To view the presentation slides, click here

To download the archived video, click here 

 

 

Wednesday, November 17, 2010
Multi-sensory Exploration of Large Scientific Data Using Virtual Reality
Speaker: Pierre Boulanger, Professor, Department of Computing Science, UofA

By exploiting our visual abilities, traditional scientific visualization aims at offering engineers and scientists various ways to assist them at exploring complex phenomenon. What Virtual Reality (VR) technologies has to offer is to put an expert user at the center of the exploration process that utilise not only his visual abilities but also his multi-sensory senses such as touch and sound. To improve the effectiveness of the traditional data exploration process, many researchers has focused on the development of more intuitive interaction techniques that exploits the sensory-motor capacity of humans to deal with complex environments. To achieve this goal two conditions need to be respected. First, exploitation of different modalities must not oppose one another, and each sensory
channel must be rendered in a way that fits with human abilities. During this talk, I will explore how VR can create a true multi-sensory interface by using high-resolution displays, haptics, and sound. We will explore the current state of the art and discuss our implementation for a virtual wind tunnel application and the exploration of medical data.
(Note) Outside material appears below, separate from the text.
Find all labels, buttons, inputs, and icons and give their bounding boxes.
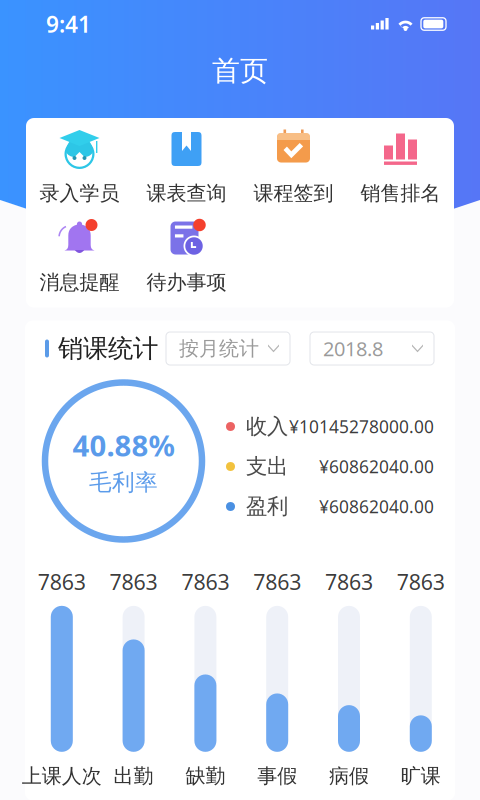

To view the presentation slides, click here

To download the archived video, click here 

 

 

Wednesday, December 1, 2010
Recent Developments of Closed-loop Simluation and Visualization Interfaces Using GPU
Speaker: Pierre Boulanger, Professor, Department of Computing Science, UofA

Abstract: This introductory seminar will focus on the use of GPUs for programming and computation. This session will build upon Dr. Boulanger's presentation. The recent advances of Graphic Processing Unit (GPU) capable of performing not only graphic calculations but also general computing at order of magnitude faster than the traditional CPU has revolutionized the way Engineers and Scientists can explore complex phenomena. The processing power of GPU is an unprecedented revolution in computing by offering large scale parallel multi-treads computing and true high-speed interconnects at low cost. Today's GPU can now help us bridge the gap between simulation and visualization, allowing us to develop true computational steering environments. In this talk, we will review the most recent advances in GPU development and describe how it can be used for closed-loop simulation and visualization.